"You people" is a memorable line in "The Irishman"--slur against Italians. However, the term could also refer to anyone too easily duped into thinking that having big-name actors and a celebrated director necessarily combine to make an excellent film. You people, are you willing to spend almost 3 1/2 hours of your life that you will never get back watching a film that doesn't really cut it? OK, OK. watching DeNiro, Pacino and Pesci in anything is a big pull, I admit. But sitting through this particular film experience is like getting excited about watching three world-class swimmers get into a pool for a lap together, and seeing the pool turn into a half-mile river of sludge with no finish line that you can see, seemingly going nowhere. The movie is too long, too unfocused, too aimless, and, all too often, a waste of talent.

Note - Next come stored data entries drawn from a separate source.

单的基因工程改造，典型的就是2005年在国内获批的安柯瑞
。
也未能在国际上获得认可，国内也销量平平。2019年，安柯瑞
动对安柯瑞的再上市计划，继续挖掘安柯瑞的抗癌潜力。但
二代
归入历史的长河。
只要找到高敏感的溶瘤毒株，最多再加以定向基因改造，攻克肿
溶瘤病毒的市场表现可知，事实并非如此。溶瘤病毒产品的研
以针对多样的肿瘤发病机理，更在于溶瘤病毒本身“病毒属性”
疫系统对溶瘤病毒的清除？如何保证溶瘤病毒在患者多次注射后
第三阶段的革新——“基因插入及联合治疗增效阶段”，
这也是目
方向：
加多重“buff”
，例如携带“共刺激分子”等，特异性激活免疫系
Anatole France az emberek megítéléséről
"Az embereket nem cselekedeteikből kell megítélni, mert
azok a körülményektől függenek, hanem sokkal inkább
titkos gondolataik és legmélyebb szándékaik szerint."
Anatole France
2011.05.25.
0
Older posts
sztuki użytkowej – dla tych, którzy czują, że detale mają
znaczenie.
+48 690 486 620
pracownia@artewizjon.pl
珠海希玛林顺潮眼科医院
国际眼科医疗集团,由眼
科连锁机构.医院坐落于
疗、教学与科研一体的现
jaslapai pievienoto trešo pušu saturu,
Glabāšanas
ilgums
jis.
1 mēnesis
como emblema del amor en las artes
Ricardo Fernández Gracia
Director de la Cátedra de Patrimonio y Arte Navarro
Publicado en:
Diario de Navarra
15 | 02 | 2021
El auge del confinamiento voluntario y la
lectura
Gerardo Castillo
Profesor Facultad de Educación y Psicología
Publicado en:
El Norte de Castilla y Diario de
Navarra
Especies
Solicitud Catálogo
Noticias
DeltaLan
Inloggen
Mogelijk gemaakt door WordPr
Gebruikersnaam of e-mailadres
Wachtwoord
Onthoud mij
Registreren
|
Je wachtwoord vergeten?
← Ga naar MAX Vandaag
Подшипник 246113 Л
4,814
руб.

And yet--the failure of "The Irishman" is not for lack of background material. The source text, I Heard You Paint Houses, by Charles Brandt, details how Frank Sheeran, an associate of Philly mob boss Russ Bufalino, came to turn on close ally Jimmy Hoffa. And in a telling 2015 interview on Click On Detroit (amp-clickondetroit-com) Brandt builds a solid case for his story built on five years worth of extensive talks with Sheeran and coordination with the FBI. Why would Sheeran talk to a former prosecutor and professional interrogator, as Brandt likes to call himself? It makes sense: Brandt worked behind the scenes to get the former boss' prison sentence for labor racketeering reduced from 32 years to 9 on medical grounds and built a relationship from there. In addition to taking Sheeran's word for events, Brandt has well documented reasons to prove that Sheeran killed "Crazy Joe Gallo" in a public clam house (a witness later verified the killer), the Sheeran delivered a truckload of arms to Dallas just before the Kennedy assassination on behalf of the Mob, and that Hoffa was lured into a private home in Detroit where he was shot at close range by Sheeran, with the body later cremated by Mafia soldiers The FBI subpoenaed Brandt's interview tapes and had access to the same information about Hoffa's disappearance. In fact, according to Brandt, the "whodunnit" part of the missing person's case was solved early on, but with a missing body and uncooperative witnesses, prosecution was impossible. As of 2015, the investigation was still officially ongoing.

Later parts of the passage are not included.